Témoignages sur Ouvéa " Quelque chose allait arriver "
Sur l'ile d'Ouvéa, une certaine confusion entoure les longues tractations engagées pour obtenir la libération des gendarmes retenus en otage. M. Jean Bianconi, premier substitut du procureur de la République à Nouméa, lui aussi retenu en otage depuis mercredi matin, a effectué, au cours de la matinée de vendredi _ comme le chef du GIGN, le capitaine Philippe Legorjus, la veille, en tant qu'émissaire _ un aller et retour entre son lieu de détention et le quartier général des autorités pour négocier cette libération.
Le fils du gendarme Edmond Dujardin, trente-deux ans, allait à l'école de Fayaoué, jusqu'au jour où son père a été tué pendant l'attaque de la gendarmerie par un commando indépendantiste. Il n'y a plus d'enfant blanc dans les écoles du centre et du nord d'Ouvéa.
L'ile est un croissant qui s'étire au nord-est de la Grande-Terre : 2 800 habitants, trente-deux abonnés dans l'annuaire téléphonique, une école primaire, un collège catholique et un collège protestant. Elle culmine à 32 mètres d'altitude dans le nord, un massif de corail creusé de trous et de falaises et la " taupinière " où sont retenus en otage une vingtaine de gendarmes.
Les habitants vivent presque en autarcie. Ceux qui travaillent s'occupent du coprah, ceux qui possèdent une voiture l'assurent généralement la première année, puis l'oublient, comme la vignette.
Le vendredi 22 avril, un professeur de gymnastique est passé à 7 h 45 devant la gendarmerie de Fayaoué avec ses élèves. Il n'a rien remarqué. Trois quarts d'heure plus tard, raconte un enseignant, le collège protestant a fermé ses portes, craignant pour la sécurité des enfants, lorsque les victimes ont commencé à arriver au dispensaire, à côté de l'établissement. A un kilomètre de là, la gendarmerie venait d'être assaillie par un groupe d'une trentaine d'hommes du FLNKS.
Vers 13 heures, un Transall a évacué les familles des gendarmes, les blessés et les trois morts.

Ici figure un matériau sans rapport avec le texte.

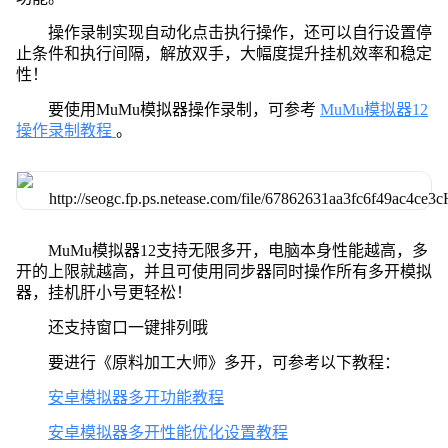
操作录制实现自动化点击执行操作，还可以自行设置停
止条件和执行间隔，解放双手，大幅度提升挂机效率和稳定
性！
要使用MuMu模拟器操作录制，可参考
MuMu模拟器12
操作录制教程
。
MuMu模拟器12支持无限多开，电脑本身性能越高，多
开的上限就越高，并且可使用同步器同时操作所有多开模拟
器，挂机肝小号更轻松！
还支持窗口一键排列哦
要进行《原料加工大师》多开，可参考以下教程：
安卓模拟器多开功能教程
安卓模拟器多开性能优化设置教程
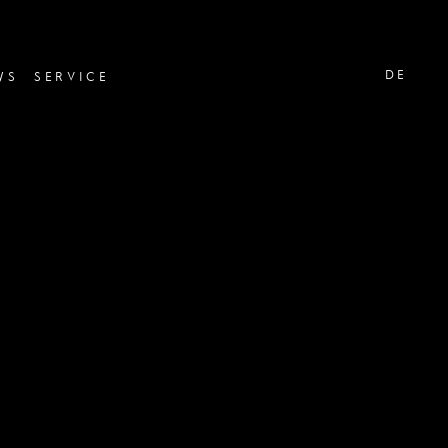
DE
WS
SERVICE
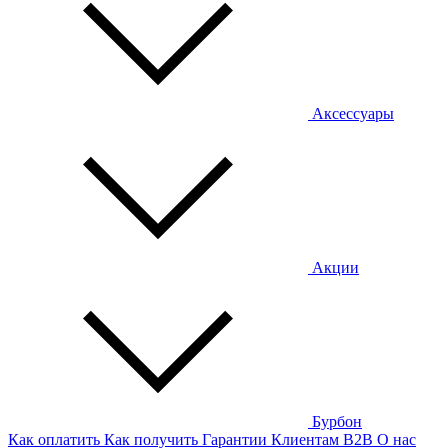
Аксессуары
Акции
Бурбон
Как оплатить
Как получить
Гарантии
Клиентам
B2B
О нас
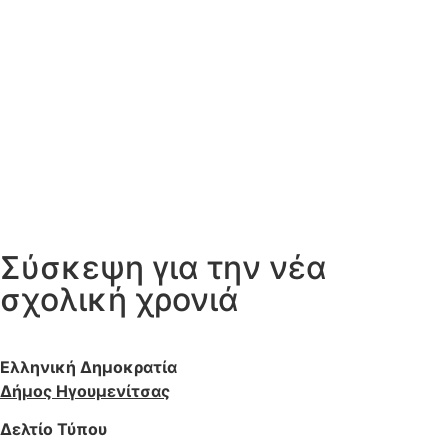
Σύσκεψη για την νέα
σχολική χρονιά
Ελληνική Δημοκρατία
Δήμος Ηγουμενίτσας
Δελτίο Τύπου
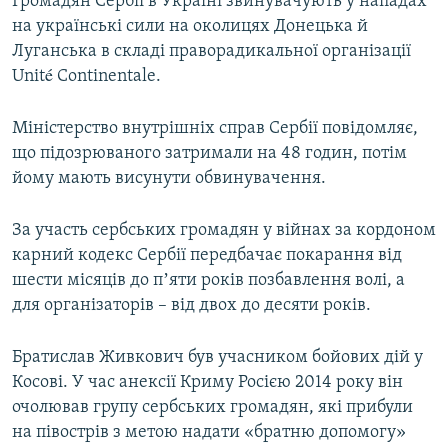
Громадян Сербії в Україні звинувачують у нападах
на українські сили на околицях Донецька й
Луганська в складі праворадикальної організації
Unité Continentale.
Міністерство внутрішніх справ Сербії повідомляє,
що підозрюваного затримали на 48 годин, потім
йому мають висунути обвинувачення.
За участь сербських громадян у війнах за кордоном
карний кодекс Сербії передбачає покарання від
шести місяців до пʼяти років позбавлення волі, а
для організаторів – від двох до десяти років.
Братислав Живкович був учасником бойових дій у
Косові. У час анексії Криму Росією 2014 року він
очолював групу сербських громадян, які прибули
на півострів з метою надати «братню допомогу»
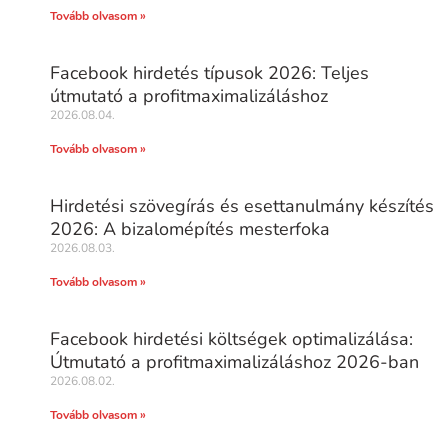
Tovább olvasom »
Facebook hirdetés típusok 2026: Teljes
útmutató a profitmaximalizáláshoz
2026.08.04.
Tovább olvasom »
Hirdetési szövegírás és esettanulmány készítés
2026: A bizalomépítés mesterfoka
2026.08.03.
Tovább olvasom »
Facebook hirdetési költségek optimalizálása:
Útmutató a profitmaximalizáláshoz 2026-ban
2026.08.02.
Tovább olvasom »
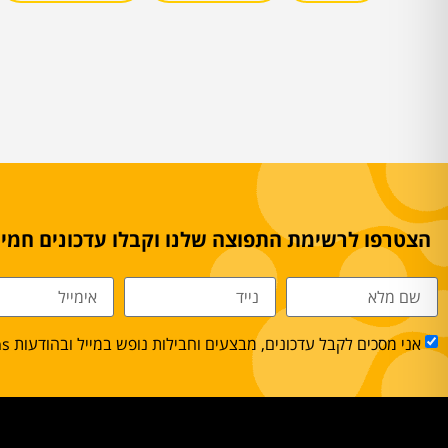
הצטרפו לרשימת התפוצה שלנו וקבלו עדכונים חמים
אני מסכים לקבל עדכונים, מבצעים וחבילות נופש במייל ובהודעות sms.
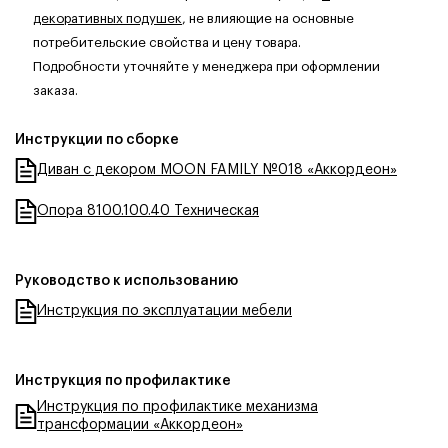
декоративных подушек
, не влияющие на основные
потребительские свойства и цену товара.
Подробности уточняйте у менеджера при оформлении
заказа.
Инструкции по сборке
Диван с декором MOON FAMILY №018 «Аккордеон»
Опора 8100.100.40 Техническая
Руководство к использованию
Инструкция по эксплуатации мебели
Инструкция по профилактике
Инструкция по профилактике механизма
трансформации «Аккордеон»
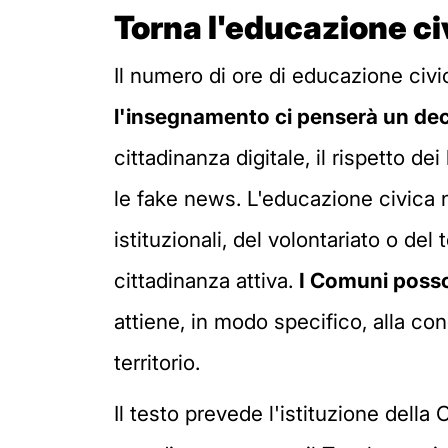
Torna l'educazione ci
Il numero di ore di educazione civi
l'insegnamento ci penserà un decr
cittadinanza digitale, il rispetto d
le fake news. L'educazione civica n
istituzionali, del volontariato o de
cittadinanza attiva.
I Comuni posso
attiene, in modo specifico, alla con
territorio.
Il testo prevede l'istituzione della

Deux heures plus tard, deux avions qui avaient amené des renforts sont repartis vers Nouméa avec une trentaine de personnes qui voulaient quitter l'ile. Le soir, le vol régulier a encore emporté quelques passagers. Depuis, il n'y a plus d'avion, ni dans un sens ni dans l'autre. Une dizaine d'enseignants d'Ouvéa sont bloqués à Nouméa.
Plusieurs des quinze ravisseurs des otages sont originaires de la tribu de Gossanat, à une trentaine de kilomètres au nord de Fayaoué, où l'on accède par une route presque entièrement goudronnée. Les poteaux électriques sont arrivés l'an dernier. Un enseignant qui connait bien la tribu y a vu une voiture, mais ni télévision ni eau courante.